Convention over configuration
Alternatively, you can extend the base module and use overrides:
---------------------------- MODULE y2k_override ----------------------------
(*
* One way to instantiate constants for apalache is to use the OVERRIDE prefix.
*)
EXTENDS y2k
OVERRIDE_BIRTH_YEAR == 80
OVERRIDE_LICENSE_AGE == 18
=============================================================================
ConstInit predicate
This approach is similar to the Init operator, but applied to the
constants. We define a special operator, e.g., called ConstInit. For
instance, below is the example
y2k_cinit.tla:
---------------------------- MODULE y2k_cinit ----------------------------
(*
* Another way to instantiate constants for apalache is give it constraints
* on the constants.
*)
EXTENDS y2k
ConstInit ==
/\ BIRTH_YEAR \in 0..99
/\ LICENSE_AGE \in 10..99
=============================================================================
To use ConstInit, pass it as the argument to apalache-mc. For instance, for
y2k_cinit, we would run the model checker as follows:
$ cd $APALACHE_HOME/test/tla
$ apalache-mc check --inv=Safety \
--length=20 --cinit=ConstInit y2k_cinit.tla
Parameterized initialization
As a bonus of this approach, Apalache allows one to check a specification over a bounded set of parameters. For example:
CONSTANT N, Values
ConstInit ==
/\ N \in 3..10
/\ Values \in SUBSET 0..4
/\ Values /= {}
The model checker will try the instances for all the combinations of
the parameters specified in ConstInit, that is, in our example, it will
consider N \in 3..10 and all non-empty value sets that are subsets of 0..4.
Limitation
ConstInit should be a conjunction of assignments and possibly of additional
constraints on the constants. For instance, you should not write N = 10 \/ N = 20. However, you can write N \in {10, 20}.
TLC configuration file
We support configuring Apalache via TLC configuration files; these files are produced automatically by TLA Toolbox, for example. TLC configuration files allow one to specify which initialization predicate and transition predicate to employ, which invariants to check, as well as to initialize specification parameters. Some features of the TLC configuration files are not supported yet. Check the manual page on "Syntax of TLC Configuration Files".
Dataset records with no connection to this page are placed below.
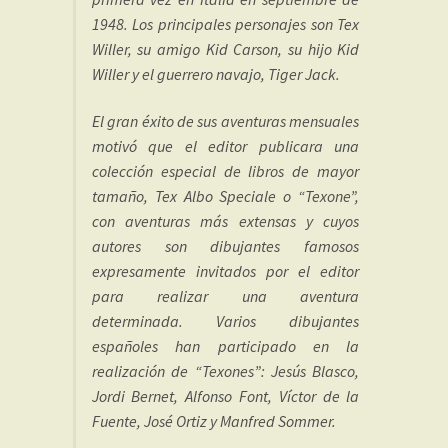
1948. Los principales personajes son Tex
Willer, su amigo Kid Carson, su hijo Kid
Willer y el guerrero navajo, Tiger Jack.
El gran éxito de sus aventuras mensuales
motivó que el editor publicara una
colección especial de libros de mayor
tamaño, Tex Albo Speciale o “Texone”,
con aventuras más extensas y cuyos
autores son dibujantes famosos
expresamente invitados por el editor
para realizar una aventura
determinada. Varios dibujantes
españoles han participado en la
realización de “Texones”: Jesús Blasco,
Jordi Bernet, Alfonso Font, Víctor de la
Fuente, José Ortiz y Manfred Sommer.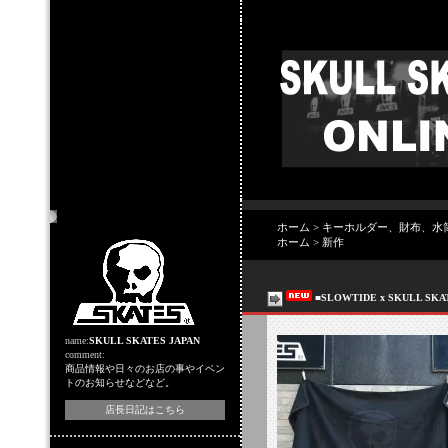
店主のコーナー
ホーム
>
キーホルダー、財布、水
ホーム
>
新作
■SLOWTIDE x SKULL
name:
SKULL SKATES JAPAN
comment:
商品情報や日々のお店の事やイベン
トのお知らせなどなど。
店長日記はこちら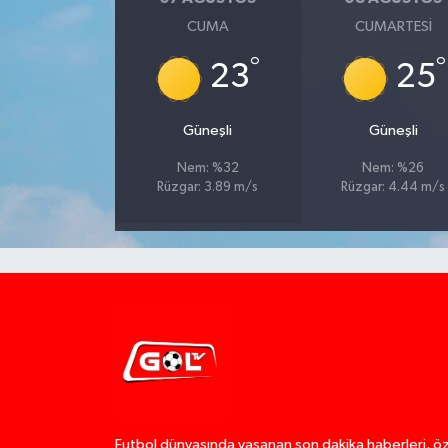
CUMA
CUMARTESI
°
°
23
25
Güneşli
Güneşli
Nem: %32
Nem: %26
Rüzgar: 3.89 m/s
Rüzgar: 4.44 m/s
Futbol dünyasında yaşanan son dakika haberleri, ö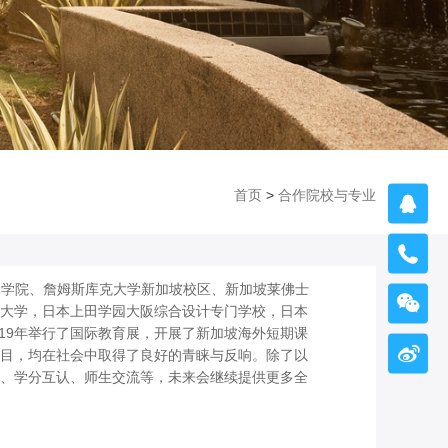
首页
>
合作院校与专业


M学院、詹姆斯库克大学新加坡校区、新加坡莱佛士

大学，日本上田学园大阪综合设计专门学校，日本
019年举行了国际教育展，开展了新加坡海外短期课

目，均在社会中取得了良好的青睐与反响。除了以
、学分互认、师生交流等，未来会继续提供更多全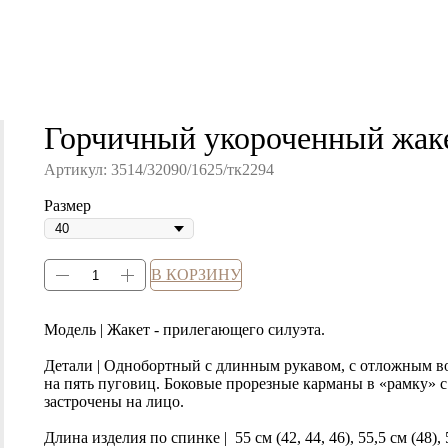
Горчичный укороченный жак
Артикул:
3514/32090/1625/тк2294
Размер
В КОРЗИНУ
Модель | Жакет - прилегающего силуэта.
Детали | Однобортный с длинным рукавом, с отложным во
на пять пуговиц. Боковые прорезные карманы в «рамку» 
застрочены на лицо.
Длина изделия по спинке | 55 см (42, 44, 46), 55,5 см (48), 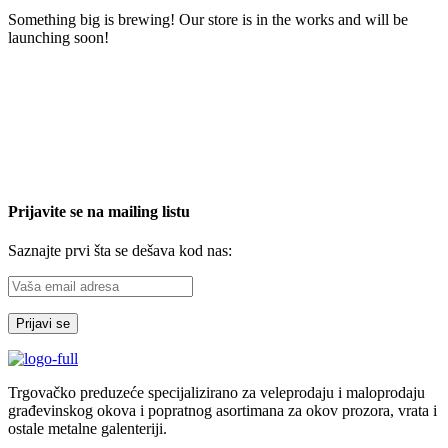
Great things are on the horizon
Something big is brewing! Our store is in the works and will be
launching soon!
Prijavite se na mailing listu
Saznajte prvi šta se dešava kod nas:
Behavior in versions >=0.25.0:
Apalache never loads a TLC configuration file, unless a filename is passed
via the option --config=<filename>. If a filename is passed but the file
does not exist, Apalache reports an error.
Behavior in versions <0.25.0:
If you are checking a file <myspec>.tla, and the file <myspec>.cfg exists in
the same directory, it will be picked up by Apalache automatically. You can also
explicitly specify which configuration file to use via the --config option.